#### Task to complete:
Every line in the data below from the one containing "van de randstad" down to the one containing "provincies met het", both included, must be retyped exactly; no other line is to appear.

#### Data shown:
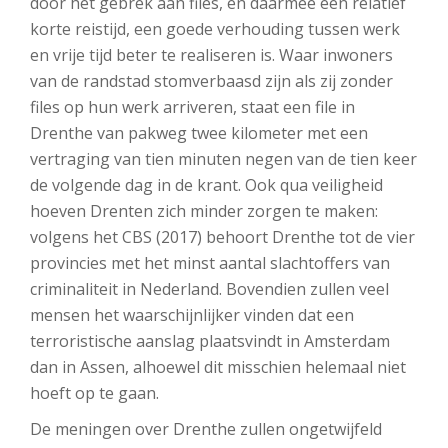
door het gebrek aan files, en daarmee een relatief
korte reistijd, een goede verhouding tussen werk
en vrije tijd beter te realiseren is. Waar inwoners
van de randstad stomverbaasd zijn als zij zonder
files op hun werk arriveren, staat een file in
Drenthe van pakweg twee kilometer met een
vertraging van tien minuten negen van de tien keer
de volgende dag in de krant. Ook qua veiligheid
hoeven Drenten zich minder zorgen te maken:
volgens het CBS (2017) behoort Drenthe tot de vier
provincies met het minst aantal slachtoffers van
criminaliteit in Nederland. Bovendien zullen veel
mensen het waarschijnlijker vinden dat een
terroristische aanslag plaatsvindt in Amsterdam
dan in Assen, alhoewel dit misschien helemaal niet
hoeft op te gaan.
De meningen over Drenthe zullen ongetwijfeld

...

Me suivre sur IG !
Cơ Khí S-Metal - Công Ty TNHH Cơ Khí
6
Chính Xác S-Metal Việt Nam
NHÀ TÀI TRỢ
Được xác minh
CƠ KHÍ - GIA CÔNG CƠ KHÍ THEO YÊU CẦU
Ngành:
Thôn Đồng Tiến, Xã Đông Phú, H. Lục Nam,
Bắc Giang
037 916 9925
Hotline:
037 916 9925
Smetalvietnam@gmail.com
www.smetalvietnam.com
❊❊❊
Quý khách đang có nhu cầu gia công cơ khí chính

#### Exercise result:
van de randstad stomverbaasd zijn als zij zonder
files op hun werk arriveren, staat een file in
Drenthe van pakweg twee kilometer met een
vertraging van tien minuten negen van de tien keer
de volgende dag in de krant. Ook qua veiligheid
hoeven Drenten zich minder zorgen te maken:
volgens het CBS (2017) behoort Drenthe tot de vier
provincies met het minst aantal slachtoffers van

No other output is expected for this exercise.